As the CID’s lead investigator, Khattab is flushed with pride over the recent arrest of what he calls a major terrorist cell. He has no doubt the police under him have the men who killed Mahmud and committed the Safoora Goth massacre, apart from various other crimes.
Khattab believes it was a failed romantic relationship that sowed theseed for Aziz’s radicalisation.
The Sindh Rangers, too, have made a separate claim of arresting a mastermind of the attack on Ismaili Shias. “He has nothing to do with Safoora Goth incident; he never did,” says Khattab, shaking his head vigorously, when asked about the man arrested by the Rangers and reportedly linked to the detained office-bearers of the Fishermen’s Co-Operative Society. “When you go to a court to seek remand, you put in extra things. Otherwise it can get difficult to get a remand,” is how he explains the reason for the claim made by the Rangers.
More importantly, Aziz’s claim about his allegiance with IS meets with a similarly dismissive response. “We just finished a 16-day joint investigation but we have not established any direct or indirect link between him and Daesh. Al-Qaeda’s tentacles, however, touch him in multiple ways. We are sure he is with al-Qaeda,” says Khattab.
“And why should it be so surprising that these terrorists are so educated? There were always educated people in al-Qaeda. Educated people don’t join TTP. It is the madrasa-educated ones who join TTP. They have the desire for jihad but these [educated jihadis] are ideologues. They envision grander things,” he adds. And for that reason, Khattab states, they are far more dangerous: They can be anywhere — the shopping mall, the university, saying their prayers beside you.

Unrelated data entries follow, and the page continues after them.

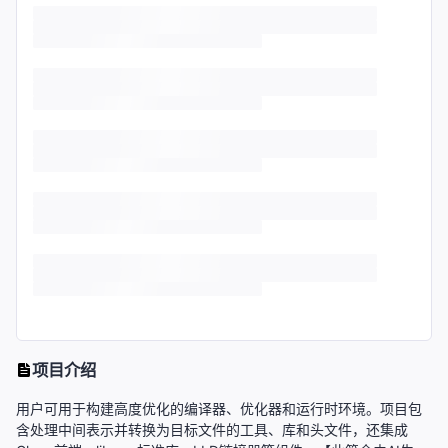
项目介绍
用户可用于构建高度优化的编译器、优化器和运行时环境。项目包
含处理中间表示并转换为目标文件的工具、库和头文件，还集成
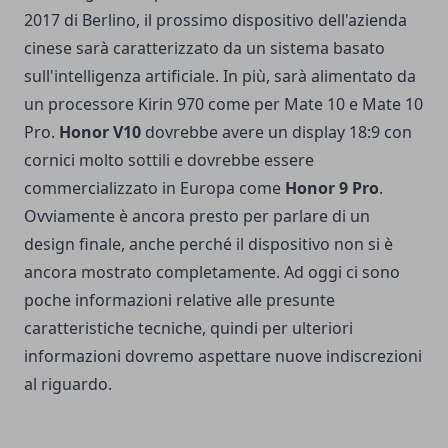
2017 di Berlino, il prossimo dispositivo dell'azienda
cinese sarà caratterizzato da un sistema basato
sull'intelligenza artificiale. In più, sarà alimentato da
un processore Kirin 970 come per Mate 10 e Mate 10
Pro.
Honor V10
dovrebbe avere un display 18:9 con
cornici molto sottili e dovrebbe essere
commercializzato in Europa come
Honor 9 Pro
.
Ovviamente è ancora presto per parlare di un
design finale, anche perché il dispositivo non si è
ancora mostrato completamente. Ad oggi ci sono
poche informazioni relative alle presunte
caratteristiche tecniche, quindi per ulteriori
informazioni dovremo aspettare nuove indiscrezioni
al riguardo.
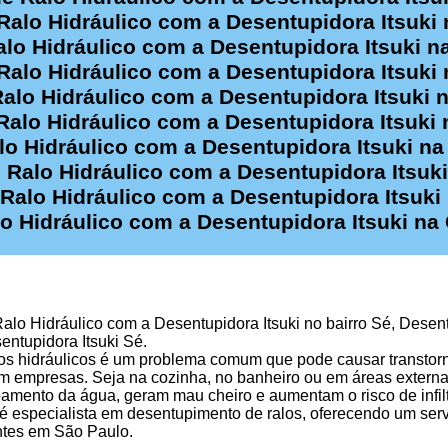
alo Hidráulico com a Desentupidora Itsuki 
lo Hidráulico com a Desentupidora Itsuki 
alo Hidráulico com a Desentupidora Itsuki 
lo Hidráulico com a Desentupidora Itsuki n
alo Hidráulico com a Desentupidora Itsuki
o Hidráulico com a Desentupidora Itsuki na
Ralo Hidráulico com a Desentupidora Itsuki
alo Hidráulico com a Desentupidora Itsuki
 Hidráulico com a Desentupidora Itsuki na
lo Hidráulico com a Desentupidora Itsuki no bairro Sé, Dese
entupidora Itsuki Sé.
os hidráulicos é um problema comum que pode causar transtor
m empresas. Seja na cozinha, no banheiro ou em áreas externa
mento da água, geram mau cheiro e aumentam o risco de infilt
é especialista em desentupimento de ralos, oferecendo um servi
entes em São Paulo.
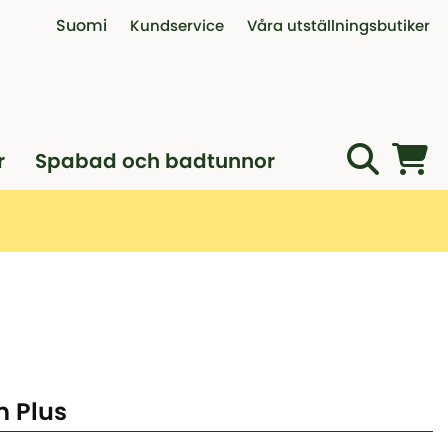
Suomi
Kundservice
Våra utställningsbutiker
Kontakta oss
Interaktiv visningsbutik
Öppettider telefon
Utställningsbutik i Vanda
Köpvillkor
Öppet köp, reklamation och byt
r
Spabad och badtunnor
Professionell montagehjälp
Boka digitalt möte
 Plus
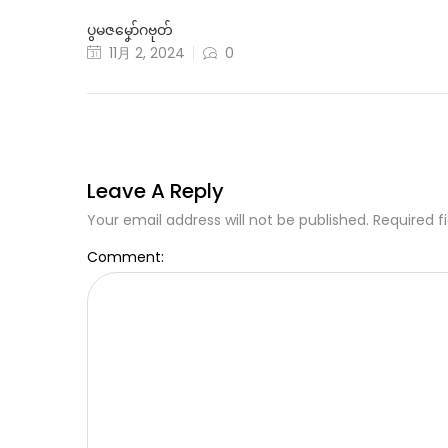
ပွမဇမၞော်ဂဗုတ်
11月 2, 2024
0
Leave A Reply
Your email address will not be published. Required f
Comment:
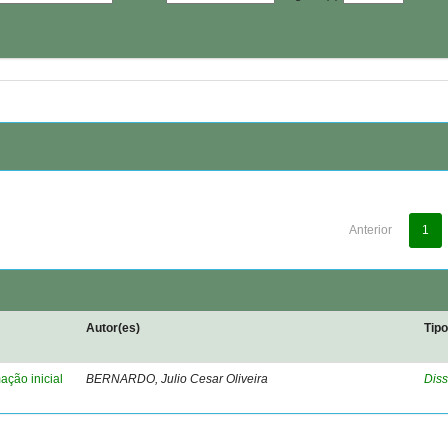
Anterior
1
Autor(es)
Tip
ação inicial
BERNARDO, Julio Cesar Oliveira
Diss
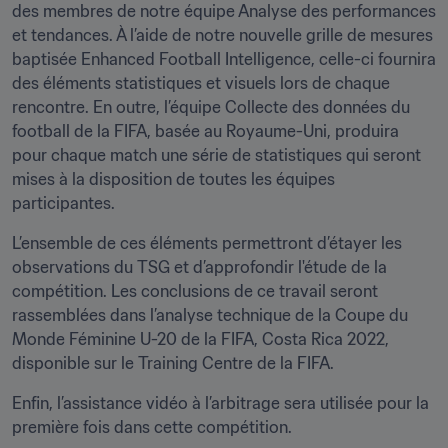
des membres de notre équipe Analyse des performances 
et tendances. À l’aide de notre nouvelle grille de mesures 
baptisée Enhanced Football Intelligence, celle-ci fournira 
des éléments statistiques et visuels lors de chaque 
rencontre. En outre, l’équipe Collecte des données du 
football de la FIFA, basée au Royaume-Uni, produira 
pour chaque match une série de statistiques qui seront 
mises à la disposition de toutes les équipes 
participantes.
L’ensemble de ces éléments permettront d’étayer les 
observations du TSG et d’approfondir l'étude de la 
compétition. Les conclusions de ce travail seront 
rassemblées dans l’analyse technique de la Coupe du 
Monde Féminine U-20 de la FIFA, Costa Rica 2022, 
disponible sur le Training Centre de la FIFA.
Enfin, l’assistance vidéo à l’arbitrage sera utilisée pour la 
première fois dans cette compétition. 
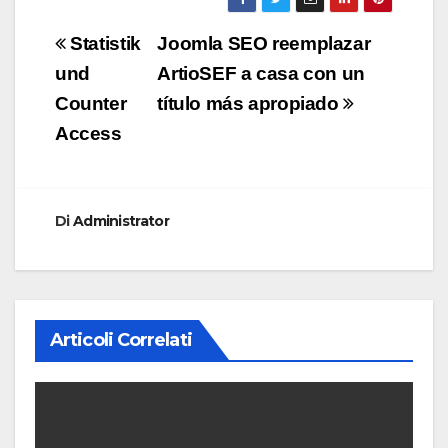
Navigazione
Statistik
Joomla SEO reemplazar
articoli
und
ArtioSEF a casa con un
Counter
título más apropiado
Access
Di
Administrator
Articoli Correlati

Khattab believes it was a failed romantic relationship that sowed the seed for Aziz’s radicalisation. “He became disillusioned with worldly pursuits,” says the police officer. “When he joined Unilever for an internship [in the second half of 2010], he met Aliur Rehman – alias Tony – who was also working there.” Tony, a member of Dr Israr Ahmed’s Lahore-based Islamic movement, Tanzeem-e-Islami, was to play a vital role in Aziz’s radicalisation, inspiring him to fight for a Muslim caliphate, says the police officer.

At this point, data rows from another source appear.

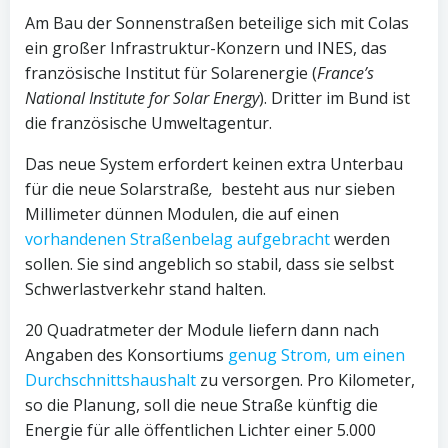
Am Bau der Sonnenstraßen beteilige sich mit Colas
ein großer Infrastruktur-Konzern und INES, das
französische Institut für Solarenergie (
France’s
National Institute for Solar Energy
). Dritter im Bund ist
die französische Umweltagentur.
Das neue System erfordert keinen extra Unterbau
für die neue Solarstraße
,
besteht aus nur sieben
Millimeter dünnen Modulen, die auf einen
vorhandenen Straßenbelag aufgebracht
werden
sollen. Sie sind angeblich so stabil, dass sie selbst
Schwerlastverkehr stand halten.
20 Quadratmeter der Module liefern dann nach
Angaben des Konsortiums
genug Strom, um einen
Durchschnittshaushalt
zu versorgen. Pro Kilometer,
so die Planung, soll die neue Straße künftig die
Energie für alle öffentlichen Lichter einer 5.000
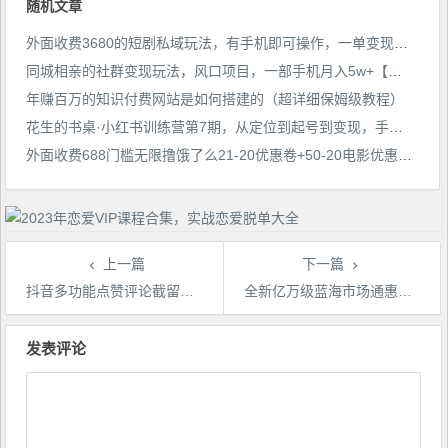
随机文章
外面收费3680的短剧私域玩法，有手机即可操作，一单变现9.9-99，日入800很轻松【揭秘】
同城相亲的社群变现玩法，风口项目，一部手机月入5w+【揭秘】
年赚百万的知识付费网站是如何搭建的（超详细保姆级教程）
花生的书桌·小红书训练营第7期，从定位到起号到变现，手把手打通爆款任督二脉
外面收费688门槛无限撸饿了么21-20优惠卷+50-20电影优惠卷，教程操作简单一学就会【详细视频】
上一篇
下一篇
抖音多功能点赞评论截留，暴力引流，批量操作【揭秘】
全新亿万级蓝海市场通惠达cps，最强管道收入，让你睡着赚、躺着赚、玩着赚、轻松赚【揭秘】
文
章
发表评论
导
航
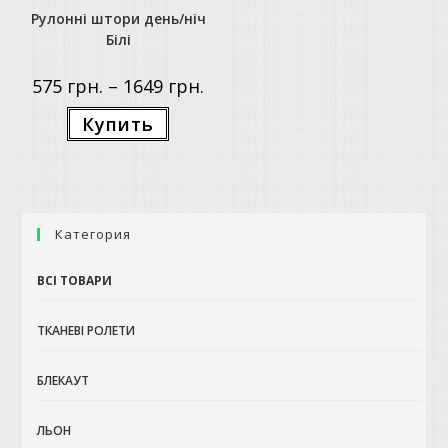
Рулонні штори день/ніч
Білі
Price
575
грн.
–
1649
грн.
range:
575 грн.
Цей
Купить
through
товар
1649 грн.
має
кілька
варіантів.
Параметри
можна
вибрати
на
Категория
сторінці
товару
ВСІ ТОВАРИ
ТКАНЕВІ РОЛЕТИ
БЛЕКАУТ
ЛЬОН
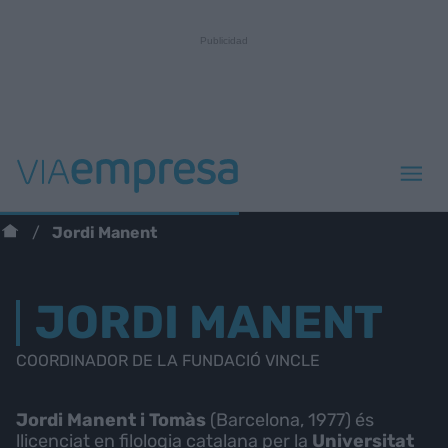
Jordi Manent
JORDI MANENT
COORDINADOR DE LA FUNDACIÓ VINCLE
Jordi Manent i Tomàs
(Barcelona, 1977) és
llicenciat en filologia catalana per la
Universitat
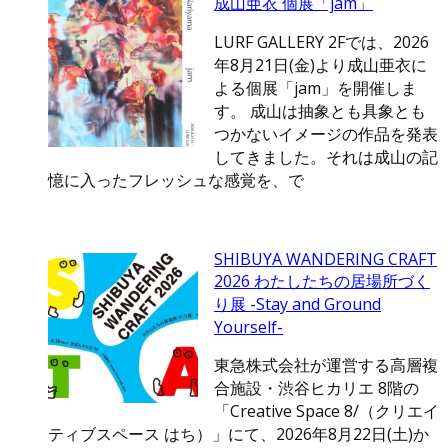
成山亜衣 個展「jam」
LURF GALLERY 2Fでは、2026
年8月21日(金)より成山亜衣に
よる個展「jam」を開催しま
す。 成山は抽象とも具象とも
つかないイメージの作品を発表
してきました。それは成山の記
憶に入ったフレッシュな感覚を、で
SHIBUYA WANDERING CRAFT
2026 わたしたちの居場所づく
り展 -Stay and Ground
Yourself-
東急株式会社が運営する高層複
合施設・渋谷ヒカリエ 8階の
「Creative Space 8/（クリエイ
ティブスペース はち）」にて、2026年8月22日(土)か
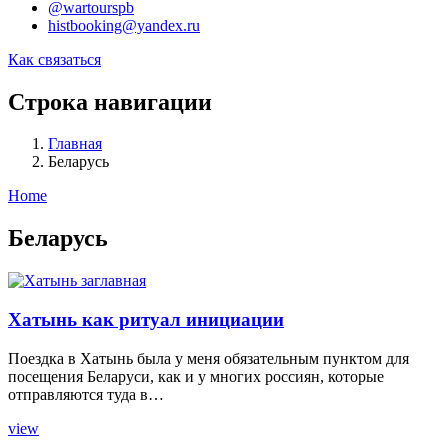
@wartourspb
histbooking@yandex.ru
Как связаться
Строка навигации
Главная
Беларусь
Home
Беларусь
Хатынь как ритуал инициации
Поездка в Хатынь была у меня обязательным пунктом для
посещения Беларуси, как и у многих россиян, которые
отправляются туда в…
view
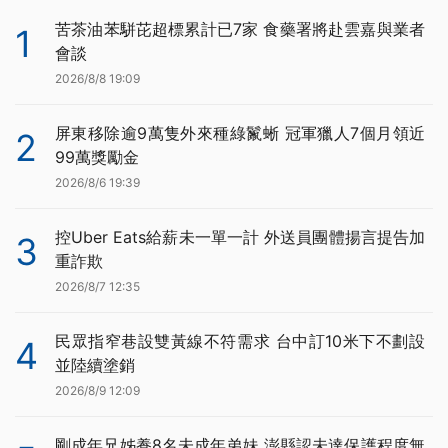
苦茶油苯駢芘超標累計已7家 食藥署將赴雲嘉與業者
1
會談
2026/8/8 19:09
屏東移除逾9萬隻外來種綠鬣蜥 冠軍獵人7個月領近
2
99萬獎勵金
2026/8/6 19:39
控Uber Eats給薪未一單一計 外送員團體揚言提告加
3
重詐欺
2026/8/7 12:35
民眾指窄巷設雙黃線不符需求 台中訂10米下不劃設
4
並陸續塗銷
2026/8/9 12:09
剛成年兄姊養8名未成年弟妹 澎縣認未達保護程度無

But it was Minhas, the police claim, who turned Aziz into what he has become. In Khattab’s words: “Saad says Tahir motivated him so much that he no longer has any fear of killing people. His role in targeted killings was that of the shooter; by my reckoning, he has killed about 20 people.”

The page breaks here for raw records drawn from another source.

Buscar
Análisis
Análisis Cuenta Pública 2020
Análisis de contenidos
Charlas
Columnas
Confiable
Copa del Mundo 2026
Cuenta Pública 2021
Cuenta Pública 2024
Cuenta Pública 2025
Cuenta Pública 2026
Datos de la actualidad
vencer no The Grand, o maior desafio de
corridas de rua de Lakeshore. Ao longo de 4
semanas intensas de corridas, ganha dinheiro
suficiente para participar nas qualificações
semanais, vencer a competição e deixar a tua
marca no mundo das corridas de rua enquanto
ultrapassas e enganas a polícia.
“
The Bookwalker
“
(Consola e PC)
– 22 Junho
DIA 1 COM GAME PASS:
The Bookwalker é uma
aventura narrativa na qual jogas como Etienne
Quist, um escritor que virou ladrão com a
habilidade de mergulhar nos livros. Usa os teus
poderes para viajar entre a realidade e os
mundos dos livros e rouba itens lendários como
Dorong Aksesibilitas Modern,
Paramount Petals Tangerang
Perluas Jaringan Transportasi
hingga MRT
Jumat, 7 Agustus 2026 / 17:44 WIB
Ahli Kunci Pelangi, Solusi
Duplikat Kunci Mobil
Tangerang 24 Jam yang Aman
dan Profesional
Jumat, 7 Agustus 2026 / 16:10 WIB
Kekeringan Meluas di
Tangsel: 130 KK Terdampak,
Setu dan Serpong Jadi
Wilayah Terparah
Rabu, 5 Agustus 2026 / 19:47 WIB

CID officials maintain that the terrorist group of which Aziz was a member had split from a larger al-Qaeda formation eight to 10 months ago. “While Tahir is its askari (militant) commander, he in turn answers to Abdullah Yousuf, who is in Helmand, Afghanistan. The other group formed by this rupture is led by Haji Sahib, Ramzi Yousef’s older brother,” says Khattab. He believes the crime spree by Aziz’s group, which hadn’t yet given itself a name, was aimed at raising its profile within the terrorist fraternity so that someone “owned” it.
Tracking down the group, he says, was not easy. They operated under aliases, did not use mobile phones and, instead, employed a Wi-Fi-based application called Talkray to communicate. The CID first picked up their trail sometime in 2014 through some men who were in prison, Khattab says. Based on the information obtained from them – he does not quite elaborate how but only says “we did some working on them” – the police picked up two former Karachi University students who had joined al-Qaeda through contacts at the campus and whose job was to maintain the organisation’s website. “We soon figured out that there is a network of educated al-Qaeda members in Gulistan-e-Jauhar, Gulshan-e-Iqbal and other areas around Karachi University,” he says.